Das Besondere daran? „Vernetzte Sportbekleidung, die Auskunft über die Vitaldaten seines Trägers gibt, ist nichts Neues. Aber dass man diese smarten Textilien auch ganz einfach in der Maschine bei 40 Grad mitwaschen kann, das ist eine echte Weltneuheit“, erzählt Steiner. Denn am Waschen seien bislang alle anderen Hersteller gescheitert.


„Doch gerade beim Sport will man es doch schnell und unkompliziert haben.“ Deshalb hat er sich mit seinem Team an Tüftlern daran gemacht, in knapp fünf Jahren intensiver Entwicklungsarbeit diesen Missing-Link im Bereich der sportlichen Hightech-Bekleidung zu schließen. „Herzstück ist neben der innovativen, verwebten Textilsensorik eine nur 18 Gramm leichte Elektronik, die die Daten misst. Und vor dem Waschgang nimmt man dieses kleine Teil einfach ab“, demonstriert Steiner die einfache Handhabe.


Sensoren in Fasern


Und einfach ist auch die Benutzung – Shirt bzw. Bra anziehen und loslegen. Die Daten werden per App (im Privatbereich) bzw. als detailliertes Dashboard (Teammonitoring) übertragen. „Die Fasern messen direkt am Körper alle relevanten Vitaldaten und ersetzen so den oft störenden Brustgurt“, so Steiner. „Auch sprechen wir hier von völlig neuen Maßstäben im Bereich der Messgenauigkeit“.

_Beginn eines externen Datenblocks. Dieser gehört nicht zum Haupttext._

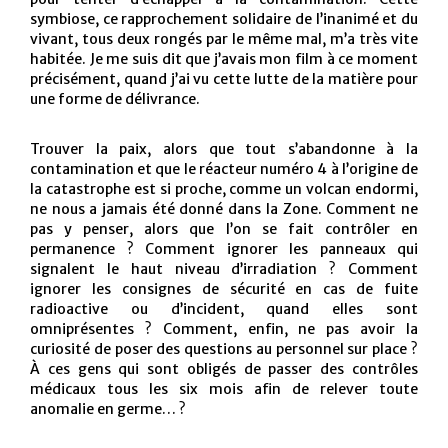
symbiose, ce rapprochement solidaire de l’inanimé et du
vivant, tous deux rongés par le même mal, m’a très vite
habitée. Je me suis dit que j’avais mon film à ce moment
précisément, quand j’ai vu cette lutte de la matière pour
une forme de délivrance.
Trouver la paix, alors que tout s’abandonne à la
contamination et que le réacteur numéro 4 à l’origine de
la catastrophe est si proche, comme un volcan endormi,
ne nous a jamais été donné dans la Zone. Comment ne
pas y penser, alors que l’on se fait contrôler en
permanence ? Comment ignorer les panneaux qui
signalent le haut niveau d’irradiation ? Comment
ignorer les consignes de sécurité en cas de fuite
radioactive ou d’incident, quand elles sont
omniprésentes ? Comment, enfin, ne pas avoir la
curiosité de poser des questions au personnel sur place ?
À ces gens qui sont obligés de passer des contrôles
médicaux tous les six mois afin de relever toute
anomalie en germe… ?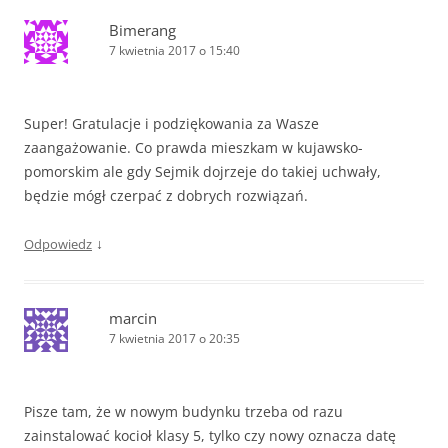
Bimerang
7 kwietnia 2017 o 15:40
Super! Gratulacje i podziękowania za Wasze
zaangażowanie. Co prawda mieszkam w kujawsko-
pomorskim ale gdy Sejmik dojrzeje do takiej uchwały,
będzie mógł czerpać z dobrych rozwiązań.
↓
Odpowiedz
marcin
7 kwietnia 2017 o 20:35
Pisze tam, że w nowym budynku trzeba od razu
zainstalować kocioł klasy 5, tylko czy nowy oznacza datę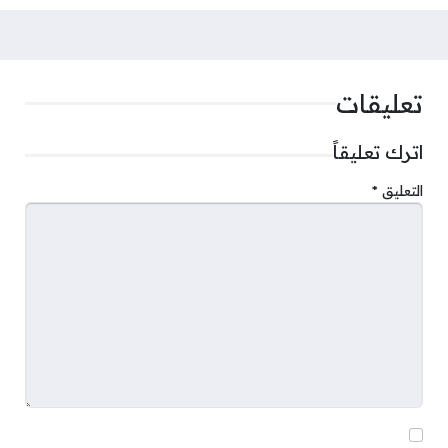
تعليقات
اترك تعليقاً
التعليق
*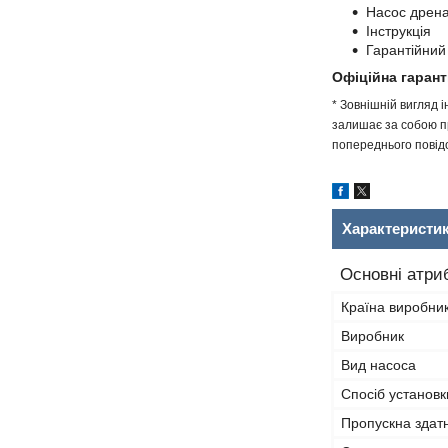
Насос дрен
Інструкція
Гарантійний
Офіційна гарант
* Зовнішній вигляд 
залишає за собою пр
попереднього повідо
Характеристи
Основні атри
Країна виробни
Виробник
Вид насоса
Спосіб установк
Пропускна здатн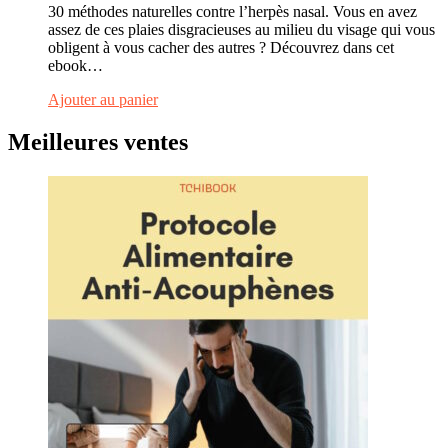
30 méthodes naturelles contre l’herpès nasal. Vous en avez
assez de ces plaies disgracieuses au milieu du visage qui vous
obligent à vous cacher des autres ? Découvrez dans cet
ebook…
Ajouter au panier
Meilleures ventes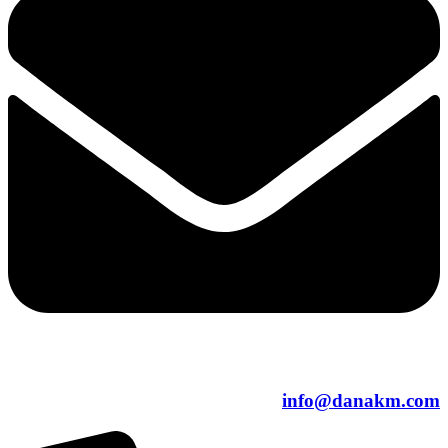
info@danakm.com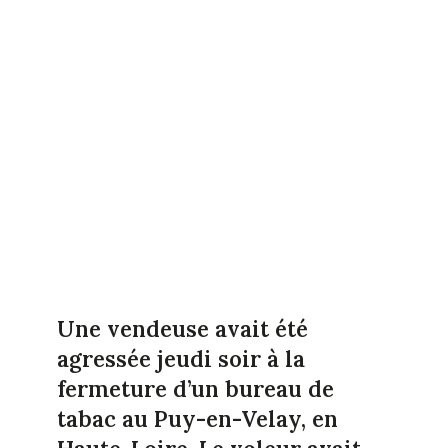
Une vendeuse avait été
agressée jeudi soir à la
fermeture d’un bureau de
tabac au Puy-en-Velay, en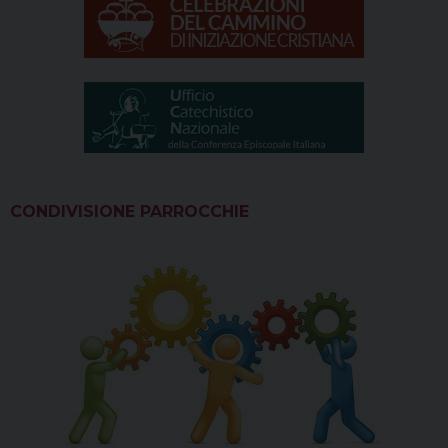
CONDIVISIONE PARROCCHIE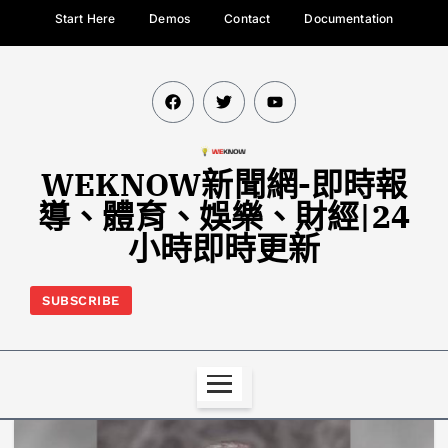
Start Here
Demos
Contact
Documentation
WEKNOW新聞網-即時報
導、體育、娛樂、財經|24
小時即時更新
SUBSCRIBE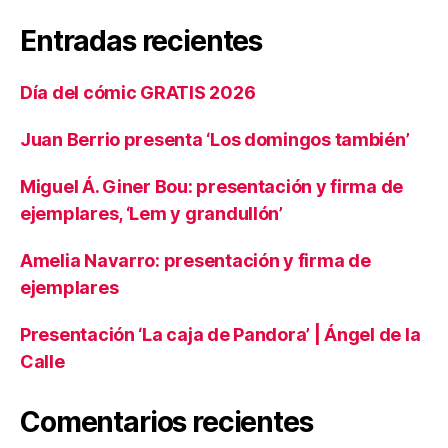
Entradas recientes
Día del cómic GRATIS 2026
Juan Berrio presenta ‘Los domingos también’
Miguel Á. Giner Bou: presentación y firma de
ejemplares, ‘Lem y grandullón’
Amelia Navarro: presentación y firma de
ejemplares
Presentación ‘La caja de Pandora’ | Ángel de la
Calle
Comentarios recientes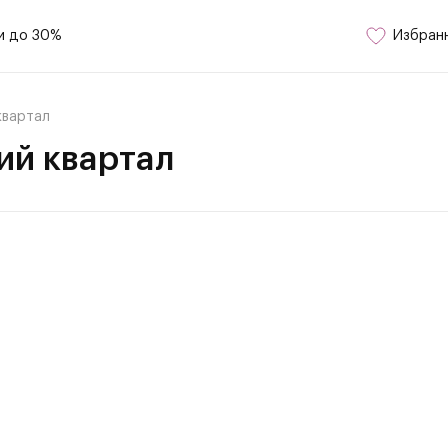
и до 30%
Избран
квартал
ий квартал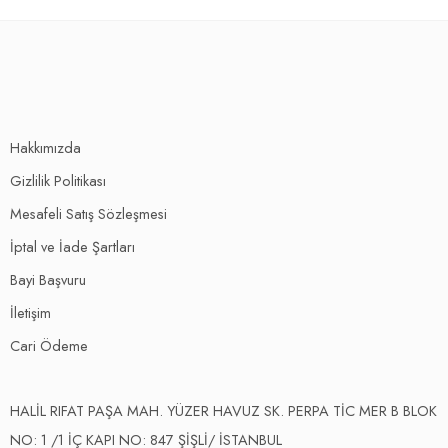
Hakkımızda
Gizlilik Politikası
Mesafeli Satış Sözleşmesi
İptal ve İade Şartları
Bayi Başvuru
İletişim
Cari Ödeme
HALİL RIFAT PAŞA MAH. YÜZER HAVUZ SK. PERPA TİC MER B BLOK
NO: 1 /1 İÇ KAPI NO: 847 ŞİŞLİ/ İSTANBUL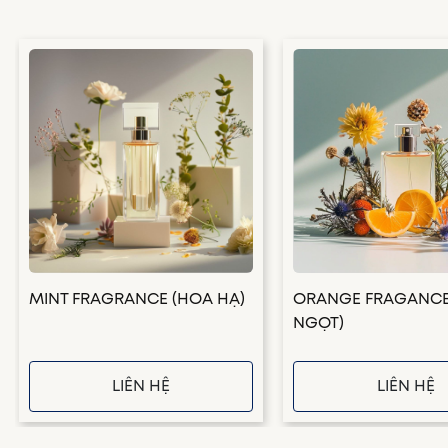
MINT FRAGRANCE (HOA HẠ)
ORANGE FRAGANCE
NGỌT)
LIÊN HỆ
LIÊN HỆ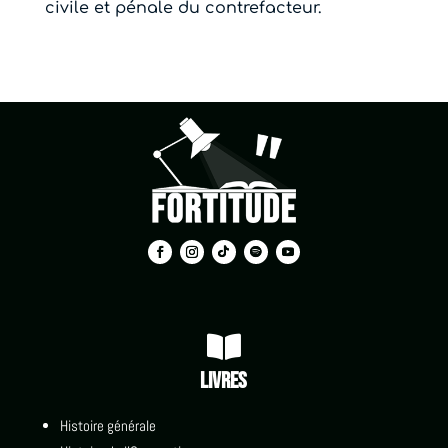
civile et pénale du contrefacteur.

Livres
Histoire générale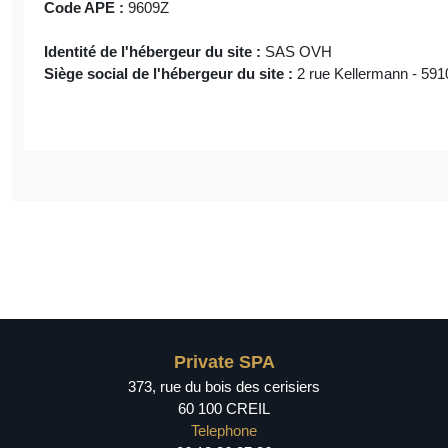
Code APE :
9609Z
Identité de l'hébergeur du site :
SAS OVH
Siège social de l'hébergeur du site :
2 rue Kellermann - 5
Private SPA
373, rue du bois des cerisiers
60 100 CREIL
Telephone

Und gemessen wird so ziemlich alles, was Amateure wie Profisportler gleichermaßen wissen wollen. „Allem voran die Atemfrequenz – unser großer USP –, aber natürlich auch Puls, Kalorienverbrauch, Beschleunigung und sogar die G-Kraft, die auf den Athleten wirkt“, erklärt Steiner. Ebenso sei gezieltes Schlaf- und Regenerationsmonitoring möglich.  
Anfragen von rund um den Globus treffen seit dem Launch vor wenigen Tagen in Lebring ein, zahlreiche Profi-Sportler, u. a. von Red Bull oder auch zwei Vereine der österreichischen Bundesliga, messen ihre Daten bereits mit dem cleveren Shirt.

Und Steiner sieht Potenzial für QUS auch in einem ganz anderen Feld: „Vor allem im Life-Science-Bereich: Mit dem Shirt ist ein durchgängiges, hochgenaues und langes Body-Monitoring ohne zusätzliches teures Equipment möglich.“ 


Steiner und Schnaderbeck
© QUS Hannes Steiner mit Viktoria Schnaderbeck

„Unser Smart-Shirt mit integrierter Textilsensorik kann ganz unkompliziert in der Maschine mitgewaschen werden. Das hat so noch kein anderer Anbieter am Markt geschafft.“

Patrick Knapp-Schwarzenegger
© QUS Patrick Knapp-Schwarzenegger

Quergefragt:

Wo ist QUS am Start?
In unserem Onlineshop bzw. step by step im Sportfachhandel, etwa bei Gigasport.
Was ist geplant?
Wir sind ständig daran, die Algorithmen zu verbessern, um noch besser Daten zu sammeln.
Was ist das Ziel?
Dass unsere Textiltechnologie weltweit, auch bei anderen Herstellern oder in ganz anderen Bereichen, zum Einsatz kommt.